Esto parecen entender latinoamericanos como Petro y el presidente chileno, Gabriel Boric, que también condenó duramente al gobierno nicaragüense: Un revolucionario que masacra a su propio pueblo y lo mantiene en la miseria mientras hace del país que gobierna un feudo familiar y lo somete y reprime, no es revolucionario. Y una izquierda que no condena esa farsa y las masivas violaciones a los derechos humanos, no es izquierda.
El sandinismo fue un movimiento de principios e ideas, no de personas, que tenía como primer objetivo liberar a Nicaragua de una dictadura. Ortega hace mucho que traicionó esas ideas y esos principios. Si hace medio siglo el escritor Carlos Fuentes decía que Daniel Ortega hablaba por los latinoamericanos, hoy lo hace solo en nombre de su dictadura, de su propia familia y de las riquezas que han acumulado. Hace tiempo que los Ortega Murillo cruzaron la línea de no retorno, porque si sueltan el poder les espera un tribunal.

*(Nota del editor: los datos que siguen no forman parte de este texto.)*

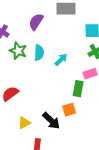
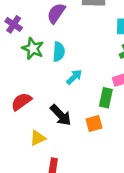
cyan arrow: (61, 60) -> (74, 77), moved
black arrow: (51, 121) -> (61, 115), moved

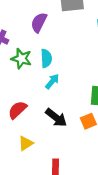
cyan arrow: (74, 77) -> (52, 81), moved
yellow triangle: (38, 138) -> (26, 143), moved

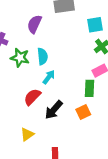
red semicircle: (17, 110) -> (32, 97), moved
black arrow: (56, 118) -> (54, 110), turned 96

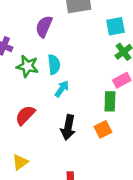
red semicircle: (32, 97) -> (25, 115), moved
black arrow: (54, 110) -> (68, 127), turned -30
yellow triangle: (27, 134) -> (20, 162), moved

Hace pocos días, Dora María Téllez, la Comandante 2, recién aterrizada para iniciar el destierro que le impuso su antiguo compañero de armas, describió al periodista Wilfredo Miranda el momento de su detención, que dio inicio a casi dos años de cautiverio: "Venían con los AK, chalecos antibalas, botando puertas, en posición de combate. Allí estábamos tranquilamente, esperándolos, con nuestros perritos. Fue todo una fantasía: la fantasía de los que tienen miedo". De los que tienen miedo. No a la muerte a la que se le pone el pecho en una revolución; tampoco a la muerte de la revolución que ya está muerta. El de Ortega es el miedo a dejar el poder y que lo vayan a traer. Miedo a terminar en una celda. Sin nadie afuera que espere sus palabras para actuar. Sin poder. Eso, para este hombre que ha completado el viaje de héroe a tirano, sería peor que la muerte.